PROBLEM REQUIREMENTS. Print the records below exactly, starting at the first line and stopping after the line that contains "were forged. The". Leave out any pictures.

PROVIDED DATA.
· · · ·
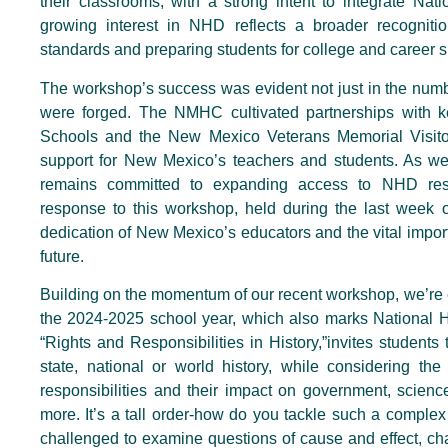
their classrooms, with a strong intent to integrate Nati
growing interest in NHD reflects a broader recognit
standards and preparing students for college and career 
The workshop’s success was evident not just in the numb
were forged. The NMHC cultivated partnerships with k
Schools and the New Mexico Veterans Memorial Visitor
support for New Mexico’s teachers and students. As w
remains committed to expanding access to NHD res
response to this workshop, held during the last week o
dedication of New Mexico’s educators and the vital impo
future.
Building on the momentum of our recent workshop, we’re e
the 2024-2025 school year, which also marks National H
“Rights and Responsibilities in History,”invites students 
state, national or world history, while considering the
responsibilities and their impact on government, science
more. It’s a tall order-how do you tackle such a comple
challenged to examine questions of cause and effect, ch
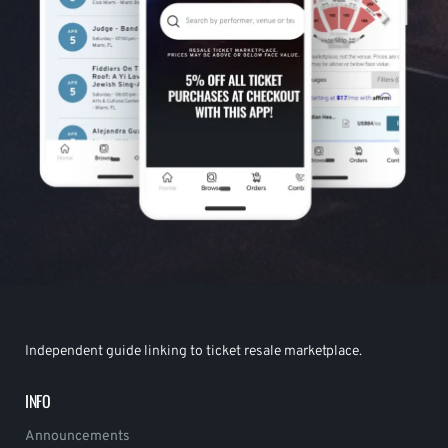
Independent guide linking to ticket resale marketplace.
INFO
Announcements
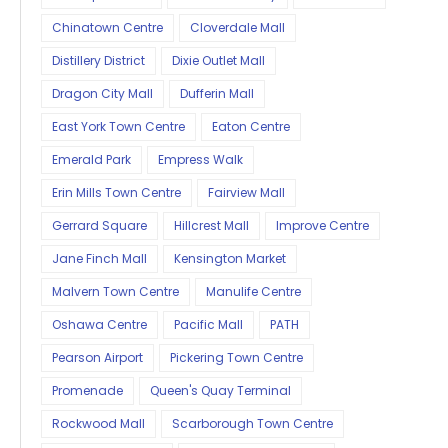
Chinatown Centre
Cloverdale Mall
Distillery District
Dixie Outlet Mall
Dragon City Mall
Dufferin Mall
East York Town Centre
Eaton Centre
Emerald Park
Empress Walk
Erin Mills Town Centre
Fairview Mall
Gerrard Square
Hillcrest Mall
Improve Centre
Jane Finch Mall
Kensington Market
Malvern Town Centre
Manulife Centre
Oshawa Centre
Pacific Mall
PATH
Pearson Airport
Pickering Town Centre
Promenade
Queen's Quay Terminal
Rockwood Mall
Scarborough Town Centre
· · · ·
WRITTEN SOLUTION.
their classrooms, with a strong intent to integrate Nati
growing interest in NHD reflects a broader recognit
standards and preparing students for college and career 
The workshop’s success was evident not just in the numb
were forged. The NMHC cultivated partnerships with k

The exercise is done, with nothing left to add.